Members of the Chicago Pigeon Pets Rescue also blame the population of city pigeons on wedding/funeral “dove” releases. According to the rescue, most birds used in the dove release business are all-white pigeons. Birds used for this purpose that are not trained to return to their loft, are easy-pickings for predators.
“Because they’re white there is no camouflaging themselves. So, often if they are not rescued first, they just get eaten by predators,” Sonnier explained. Like the racing pigeons that find themselves lost in the wild, their only chance of survival is to marry a city pigeon. “If you’re downtown and you see spotted pigeons… some that have white on them, they’re probably the offspring of a dumped wedding pigeon who was able to survive and married a city pigeon.”
Debra Hayes, who owns White Water Doves, a business of over 60 all-white rock pigeons, says the training she has picked up over her 10 years in the wedding/funeral dove release business prevents her from losing birds.
“I personally take them out… within the yard where the loft is at and make sure that they’re trained to go back when they’re called. And then after they get good at that, I gradually take them out farther,” said Hayes. No matter the distance, whether it be 2 miles or 200 miles, she said she only rents out her birds after they prove they can confidentially return to the loft. “I am not training for speed but for accuracy so occasionally a bird does not make it home the day of the release but does return in the next few days.”

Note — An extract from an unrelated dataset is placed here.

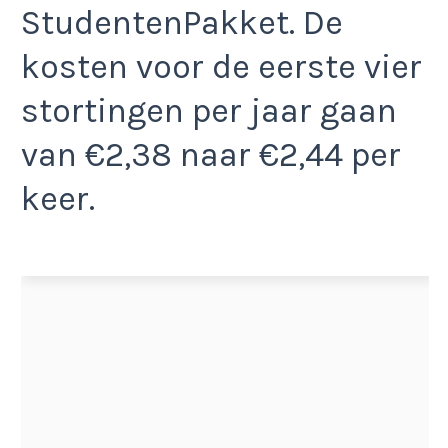
StudentenPakket. De
kosten voor de eerste vier
stortingen per jaar gaan
van €2,38 naar €2,44 per
keer.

However, she does recognize that there are dove releases just trying to make a quick buck, without bothering to train their birds, or buy pigeons bred for navigation.
“The year that I started doing this, I got criticized because people thought that I had let my doves go. [Doves] were all over the place, [but they were] not mine,” Hayes said. Someone had released ringed-neck doves in her area, she explained. This species of mostly-white pigeon, which is decorated with a black line behind its neck, is a breed of fancy pigeon, bred for its looks rather than its navigational abilities.
Though, the Chicago Pigeon Pets Rescue does not support any dove release businesses, they are most concerned about scenarios such as the one Hayes described.
“If you google fancy pigeons, you’ll see a whole gamut of unusual looking pigeons that would never be able to survive in the wild because of their coloring,” Sonnier said. “A lot of fancy pigeons are white, and a white bird can’t survive in the wild because Chicago only has snow part of the year. They can’t camouflage in with the buildings.”
In the months since the Chicago Pigeon Pets Rescue’s advent, members have rescued a slew of Chicago pigeons. From lost, white wedding/funeral doves to dumped fancy pigeons that get called into the Chicago Bird Collision Monitors’ hotline as “I don’t know what this is, but I’ve never seen one in Chicago before,” the organization is reassured every day that a group such as theirs is needed in the city.
“I would like people to know that we exist,” said O’Neil. “And I would ask that people take a second look at pigeons, because I think that they’re so much more than what they appear to be at a first glance.”